[[ Input material, beginning ]]
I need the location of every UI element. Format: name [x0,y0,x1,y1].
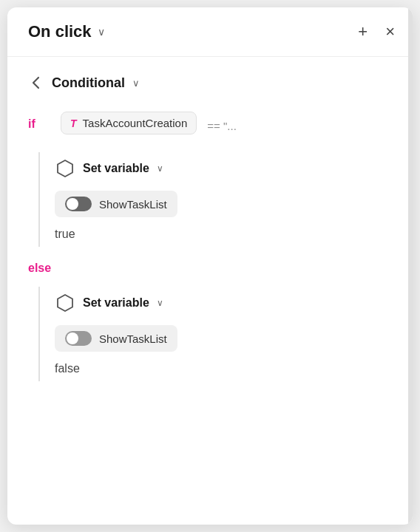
vertical-line [38,152,40,247]
set-variable-icon [55,158,75,179]
panel-content: Conditional ∨ if T TaskAccountCreation =… [7,57,413,525]
if-toggle-label: ShowTaskList [99,198,167,211]
if-condition-row: T TaskAccountCreation == "... [61,112,237,134]
conditional-label: Conditional [52,75,125,91]
if-section: if T TaskAccountCreation == "... [28,112,398,134]
if-set-variable-label: Set variable [83,162,149,175]
conditional-chevron-icon[interactable]: ∨ [132,78,140,89]
else-toggle-switch[interactable] [65,331,92,346]
else-set-variable-label: Set variable [83,296,149,310]
else-set-variable-icon [55,293,75,313]
header-actions: + × [355,21,398,43]
condition-operator: == "... [207,114,237,132]
else-keyword: else [28,262,398,275]
if-keyword: if [28,112,49,131]
svg-marker-1 [58,295,72,311]
else-section: else Set variable ∨ [28,262,398,381]
if-set-variable-header: Set variable ∨ [55,158,398,179]
else-toggle-knob [67,332,78,344]
if-toggle-pill[interactable]: ShowTaskList [55,191,177,217]
if-set-variable-chevron-icon[interactable]: ∨ [157,163,163,174]
else-block-content: Set variable ∨ ShowTaskList false [55,287,398,381]
else-set-variable-header: Set variable ∨ [55,293,398,313]
if-toggle-knob [67,198,78,210]
close-button[interactable]: × [382,21,398,43]
if-value-text: true [55,228,398,241]
condition-variable: TaskAccountCreation [83,117,188,129]
else-toggle-pill[interactable]: ShowTaskList [55,325,177,352]
conditional-header: Conditional ∨ [28,75,398,91]
else-vertical-line [38,287,40,381]
type-icon: T [70,117,77,129]
header-left: On click ∨ [28,22,105,41]
main-panel: On click ∨ + × Conditional ∨ if T [7,7,413,525]
else-toggle-label: ShowTaskList [99,332,167,345]
conditional-icon [28,75,44,91]
if-toggle-switch[interactable] [65,197,92,211]
add-button[interactable]: + [355,21,370,43]
else-value-text: false [55,362,398,375]
title-chevron-icon[interactable]: ∨ [98,26,105,38]
panel-title: On click [28,22,92,41]
if-block-content: Set variable ∨ ShowTaskList true [55,152,398,247]
svg-marker-0 [58,160,72,177]
else-block-container: Set variable ∨ ShowTaskList false [28,287,398,381]
else-set-variable-chevron-icon[interactable]: ∨ [157,298,163,308]
panel-header: On click ∨ + × [7,7,413,57]
condition-pill[interactable]: T TaskAccountCreation [61,112,197,134]
if-block-container: Set variable ∨ ShowTaskList true [28,152,398,247]
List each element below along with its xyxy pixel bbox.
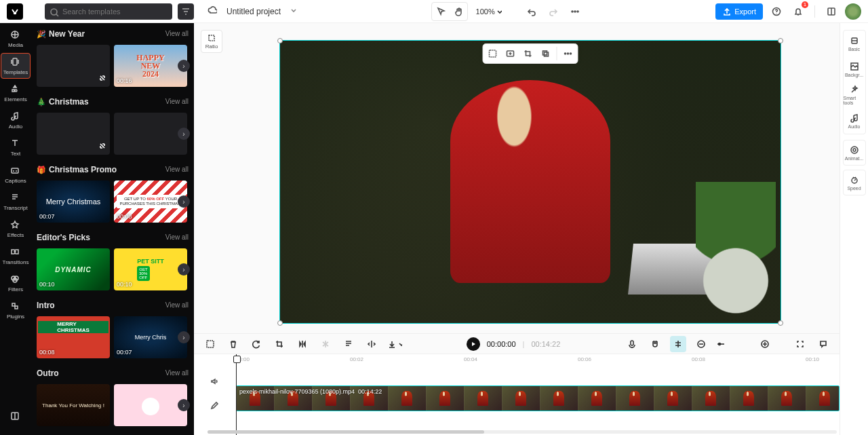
[[ Input material, end ]]
How to complete this task – Go through the material above and copy each line that has the word "header".

Written answer –
header-actions: + × [355,21,398,43]
if-set-variable-header: Set variable ∨ [55,158,398,179]
else-set-variable-header: Set variable ∨ [55,293,398,313]
conditional-header: Conditional ∨ [28,75,398,91]
header-left: On click ∨ [28,22,105,41]
panel-header: On click ∨ + × [7,7,413,57]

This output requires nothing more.